Decline or Ascent of the West?

Decline or Ascent of the West: Abandoned Building

Civilization is the end phase of culture, said Oswald Spengler once in his famous Decline of the West. He meant that in the phase of civilization, people can no longer create new and profound ideas but live in the framework established by the ideas and values created in the previous ages.

This is why civilization is essentially a stage of decay because, as Nietzsche put it, what lives, either develops or decays. It cannot stagnate, i.e., keep its highly developed constitution, without this constitution transforming into something better or worse.

Written at the beginning of the 20th century, Der Untergang des Abendlandes, as Spengler’s work was originally titled for publication in the ’20 of that century, considered that the 20th century was a period in which Western civilization based on the Christian worldview, would necessarily be replaced by another worldview coming from outside of itself (i.e., from the East).

The West would not be able to defend itself against this process, especially because it would no longer fight for its own values, in which it ceased to believe. A phase of decadence had taken sway of it, in which people preferred welfare and security against any other spiritual value.

Although civilization is also characterized by creativity, this creativity regards mainly the material sphere: large buildings and highways, sophisticated devices, or well-organized bureaucratic states are only a few such creations. 

History showed that, in the past, such civilizations, although they could survive for a long time, were ultimately replaced by younger cultures that penetrated them from outside. Be that as it may, what we see around us today is a never-before-seen flourishing of Western civilization.
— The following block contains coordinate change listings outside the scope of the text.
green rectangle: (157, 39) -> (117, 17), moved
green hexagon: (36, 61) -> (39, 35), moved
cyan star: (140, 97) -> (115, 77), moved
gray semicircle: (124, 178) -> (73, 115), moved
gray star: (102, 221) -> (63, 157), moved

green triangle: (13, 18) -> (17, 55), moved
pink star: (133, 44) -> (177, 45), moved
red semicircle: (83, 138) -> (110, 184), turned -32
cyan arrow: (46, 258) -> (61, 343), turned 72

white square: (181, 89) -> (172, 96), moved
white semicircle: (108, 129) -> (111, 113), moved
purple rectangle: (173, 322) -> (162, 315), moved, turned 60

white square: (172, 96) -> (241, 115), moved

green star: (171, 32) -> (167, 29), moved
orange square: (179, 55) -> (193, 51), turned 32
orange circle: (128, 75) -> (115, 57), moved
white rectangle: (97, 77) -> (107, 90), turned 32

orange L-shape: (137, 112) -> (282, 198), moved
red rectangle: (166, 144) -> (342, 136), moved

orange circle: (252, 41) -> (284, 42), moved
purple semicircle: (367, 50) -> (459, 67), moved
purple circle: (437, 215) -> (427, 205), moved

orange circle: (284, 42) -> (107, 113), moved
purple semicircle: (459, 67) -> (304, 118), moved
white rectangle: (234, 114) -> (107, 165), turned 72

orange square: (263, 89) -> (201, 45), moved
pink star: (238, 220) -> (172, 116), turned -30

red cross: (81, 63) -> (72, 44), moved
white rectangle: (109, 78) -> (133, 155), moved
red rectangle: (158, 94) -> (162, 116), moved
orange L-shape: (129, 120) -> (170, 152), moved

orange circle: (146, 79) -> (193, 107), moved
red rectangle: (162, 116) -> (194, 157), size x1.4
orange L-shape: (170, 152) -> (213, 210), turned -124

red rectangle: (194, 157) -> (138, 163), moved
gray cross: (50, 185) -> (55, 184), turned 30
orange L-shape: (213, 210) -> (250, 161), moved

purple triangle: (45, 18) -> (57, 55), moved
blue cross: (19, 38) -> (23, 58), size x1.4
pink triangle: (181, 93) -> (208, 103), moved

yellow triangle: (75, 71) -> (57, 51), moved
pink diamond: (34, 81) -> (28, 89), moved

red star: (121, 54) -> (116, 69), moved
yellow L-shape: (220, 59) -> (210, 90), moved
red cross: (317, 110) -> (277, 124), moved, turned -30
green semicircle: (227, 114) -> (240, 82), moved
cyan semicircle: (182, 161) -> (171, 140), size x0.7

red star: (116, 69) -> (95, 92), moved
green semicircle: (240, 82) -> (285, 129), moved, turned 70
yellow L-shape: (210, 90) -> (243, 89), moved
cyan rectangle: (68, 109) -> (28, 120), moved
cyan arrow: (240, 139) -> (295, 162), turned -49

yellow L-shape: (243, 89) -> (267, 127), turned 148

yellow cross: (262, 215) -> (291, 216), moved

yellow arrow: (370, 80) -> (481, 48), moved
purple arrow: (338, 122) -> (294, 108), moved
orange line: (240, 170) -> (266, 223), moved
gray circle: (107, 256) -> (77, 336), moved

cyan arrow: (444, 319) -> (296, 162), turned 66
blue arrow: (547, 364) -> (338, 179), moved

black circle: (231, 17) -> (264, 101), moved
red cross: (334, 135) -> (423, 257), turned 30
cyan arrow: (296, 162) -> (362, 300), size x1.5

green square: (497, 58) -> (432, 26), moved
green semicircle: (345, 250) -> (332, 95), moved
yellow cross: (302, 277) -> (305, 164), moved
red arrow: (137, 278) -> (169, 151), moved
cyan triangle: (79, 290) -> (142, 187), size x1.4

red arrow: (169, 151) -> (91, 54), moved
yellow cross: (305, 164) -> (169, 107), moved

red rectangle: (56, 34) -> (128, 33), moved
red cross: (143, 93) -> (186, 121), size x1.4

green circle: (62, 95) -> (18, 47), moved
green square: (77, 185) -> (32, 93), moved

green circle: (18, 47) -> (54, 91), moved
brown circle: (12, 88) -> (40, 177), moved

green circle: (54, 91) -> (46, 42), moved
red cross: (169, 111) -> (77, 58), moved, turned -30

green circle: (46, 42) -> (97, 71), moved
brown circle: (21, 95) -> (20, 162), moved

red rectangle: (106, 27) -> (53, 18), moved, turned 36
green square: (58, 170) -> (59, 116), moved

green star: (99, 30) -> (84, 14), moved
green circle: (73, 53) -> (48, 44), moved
Indeed, one constantly hears about the relativism of values, the criticism of the past, or the spread of atheism. An atmosphere of Fin de siècle or anything goes in which people are rather skeptical about every value is undeniable. However, precisely this skepticism is also highly creative – and not only in the material sphere but especially in the spiritual one.

People, science, and technology seem nowadays to be interested not in what there is but rather in what there can be. This is visible most of all in our mistrust concerning the claiming of any absolute truths, a concept that was essential for the previous epochs. Indeed, this mistrust is part of our relativism. Yet, this disbelief allows us to search for newer and newer ideas, theories, and instruments.

Nowadays, an unprecedented knowledge of the universe, history, and life marks our civilization. But it is not knowledge of what there is, but rather a development of models about what there could be. These models have no absolute character, and those who conceive them are aware that they can always be changed for better ones.

In this effervescence of model creation, new images of the world emerge, backed by new technologies. It might be that these images are short-lived, but still, they can radically redefine the human being. Relativism is thus highly productive and beneficial. Science, in particular, shows that relativism is not necessarily correlated with a despising of knowledge.

On the contrary, precisely because of this relativism, we can know increasingly broader realms of reality. This is why present-day civilization can define itself as a civilization of knowledge, a civilization that values this relative knowledge as an essential part of it.

Unlike previous types of culture, ours aims to know the realm of possibility rather than ‘reality.’ However, there could be a question of whether man can live in this realm, in a continuous change of settings, instead of in a stable world of truth. 

This risk may not have been as visible as it is today. Our civilization, technology, and science have entered an accelerated pace of development and change, as well as into a time when the amount of data that must be controlled is impossible for a human mind to handle.

Computer science and computer technology have therefore also become essential ingredients of our civilization. But they lead us to a way of being that seems to be very risky for us, human beings, not only in that we have become dependent on our gadgets, but especially in that computers could soon reach self-consciousness and, due to their immense complexity, this consciousness could be completely different from ours.

Therefore, we may not be able to understand it, and these self-conscious computers could be as foreign to us as any alien coming from the remotest planet in the universe. 

Mutual understanding presupposes some unity and some common values. In the past, deadly enemies could finally reach an agreement because they were humans, and they shared, ultimately, some common universal values, be they the most elementary ones, such as the instinct of survival.

This is markedly shown nowadays, when NATO and Russia, although declared enemies, are both aware that a new war between them could not lead to the victory of either camp, but to an inevitably complete destruction of them both and perhaps even of life on earth. 

This is not true in the case of self-conscious computers. It is not at all necessary that they would want to survive, like any other living being. This is why they could be the deadliest enemies for human civilization.

On the other hand, since their consciousness is not a natural one, it might be that we could not understand them in any respect. It would happen with our relationship with them, as in the case of the lion’s speech about which Wittgenstein spoke once. He said that if lions could speak, humans could not understand them.

It is hard to believe that just because humans have created those conscious computers, they will naturally take over the main features of human consciousness. Once they reach autonomy, the immense amount of data they can handle will radically transform any initial similarity with the human being in the same way in which present-day humans think and act very differently from the ways that primitive people thought and acted.

Thus, the end of Western civilization, which has become a planetary civilization, need not come from another human civilization – as Spengler, in his philosophy of history, predicted must happen with every human civilization – but from the computers we have built to support our civilization.

As usual, the human being seems to become the wizard’s apprentice who gets into troubles surpassing his capacities.